Tip: What if your solution has a different concentration? Either do the math (explained later) to calculate a new ratio or else dilute your acid to ~33%.
Add the two reagents gradually because they will release energy. They’ll bubble and fizz and heat up. They could bubble over your container if you’re not careful.
Let the reaction between muriatic acid and strontium carbonate run it’s course (may require some stirring). Then let the fluid evaporate. What you’re left with is strontium chloride.
Tip: If you err on the side of too much HCl, it should be okay. It should evaporate. If you err on the side of too much strontium carbonate, it will be safe, but you’ll end up with some carbonate impurity in your chloride. This should not impair your flame colour appreciably.
To get the flame, you might dissolve your strontium chloride in enough methanol so that there are no sediments. Then light the methanol on fire.
The science behind it
Yes, strontium carbonate is preferred for pyrotechnics, but as tressure points out in this chemistry thread, it won’t yield a red flame in methanol. (I expect it requires much greater heat, such as fireworks can produce.) His advice, like mine, is to convert it to the chloride.

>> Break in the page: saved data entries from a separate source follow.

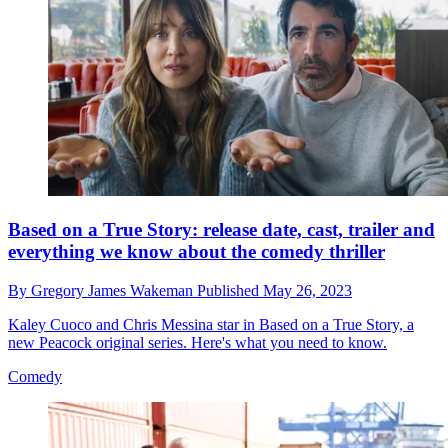
Based on a True Story: release date, cast, trailer and
everything we know about the comedy thriller
By
Gregory James Wakeman
Published
May 26, 2023
Kaley Cuoco and Chris Messina star in Based on a True Story, a
new Peacock original series. Here's what you need to know.
Comedy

First thing to know: muriatic acid is hydrochloric acid (HCl), so the reaction we aim to produce is as follows.
SrCO3 + 2HCl -> SrCl2 + H2O + CO2
The formula says that we need twice as many HCl molecules (molecular weight: 36.46 g/mol) as SrCO3 (molecular weight: 147.63 g/mol). By weight, then we need twice as much SrCO3 as solid HCl (the exact opposite of the molarity ratio: 147.63 / (36.46 * 2) = 2.02).
As mentioned above, however, you’ll probably buy HCl in a stock solution, rather than measuring out a solid and diluting it yourself. I had a 31.45% solution by weight on hand. Water weighs half as much as the acid solute:
H2O molecular weight = 18.02 g/mol
HCl molecular weight = 36.46 g/mol
So in a mix that’s close to 33%, half the molecules are HCl, and half are H2O. That being the case, 10 g of the acid solution has 5 g of HCl and can be mixed with 10 g of SrCO3. I.e. you can mix equal parts by weight of the HCl solution and SrCO3.
Matt went so far as to calculate the enthalpies (the energy required or released) for this reaction and posted them on the Psandboxi at the Pedestrian site (29 Oct 2011). He was right, of course: it was slightly exothermic.
Yes, I spelled ‘Psandbox’ correctly. That’s how it was spelled by whoever set it up (must have been Matt or Jonathan).